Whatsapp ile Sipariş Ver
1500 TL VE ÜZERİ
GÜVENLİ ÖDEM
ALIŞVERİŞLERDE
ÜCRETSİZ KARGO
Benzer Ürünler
--
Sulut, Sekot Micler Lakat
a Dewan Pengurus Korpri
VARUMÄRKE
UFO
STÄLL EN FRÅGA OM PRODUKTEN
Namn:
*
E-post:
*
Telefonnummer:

TASK TO COMPLETE. From the records above, give again exactly the lines running from the line with "Whatsapp ile Sipariş Ver" to the line with "Benzer Ürünler", inclusive.

PROBLEM SOLUTION.
Whatsapp ile Sipariş Ver
1500 TL VE ÜZERİ
GÜVENLİ ÖDEM
ALIŞVERİŞLERDE
ÜCRETSİZ KARGO
Benzer Ürünler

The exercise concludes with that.